Question

A straight line passes through a fixed point (h,k).The locus of the foot of the perpendicular on it drawn from the origin

Answer 1

Let P(h, k) be the given point, let Q(x, y) be the foot of the perpendicular, and let O be the origin. The line can have any direction.  

∠PQO = 90°  

Point Q lies on the circle having diameter OP.  

The locus of point Q:  

(x - 0)(x - h) + (y - 0)(y - k) = 0  

x² + y² - hx - ky = 0

Answer 2

Let A( x, y) be any point on the Locus.

The given Straight line passes through B (h, k).

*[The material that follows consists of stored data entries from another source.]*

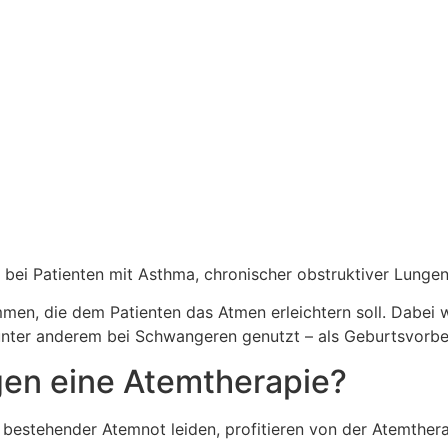
ird bei Patienten mit Asthma, chronischer obstruktiver Lu
en, die dem Patienten das Atmen erleichtern soll. Dabei 
unter anderem bei Schwangeren genutzt – als Geburtsvorbe
en eine Atemtherapie?
ft bestehender Atemnot leiden, profitieren von der Atemthe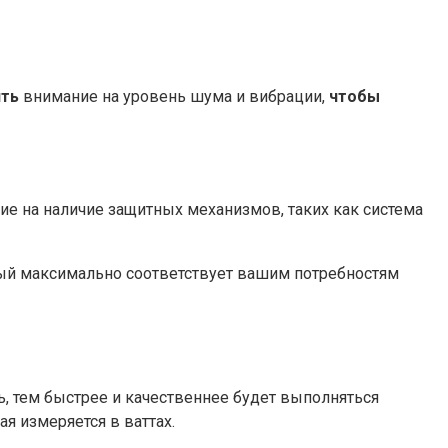
ить
внимание на уровень шума и вибрации,
чтобы
ие на наличие защитных механизмов, таких как система
рый максимально соответствует вашим потребностям
 тем быстрее и качественнее будет выполняться
я измеряется в ваттах.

Since A, B are both the points on the same line, They are collinear and B is the foot of the perpendicular from O.

So, AB ⊥ AO .

$\sf \: Slope \: of \: AB = \frac{y - k}{x - h}$

$\sf \: Slope of AO = \frac{y - 0}{x - 0} = \frac{y}{x}$

Product of slopes of perpendicular lines is - 1

$\frac{y}{x} \times \frac{y - k}{x - h} = - 1 \\ \\ y(y - k) = - x(x - h) \\ \\ y ^{2} - yk \: = - {x}^{2} + xh \\ \\ {x}^{2} + {y}^{2} - xh - yk = 0$

This is required locus of foot of perpendicular drawn from origin to a variable straight line passing through (h, k).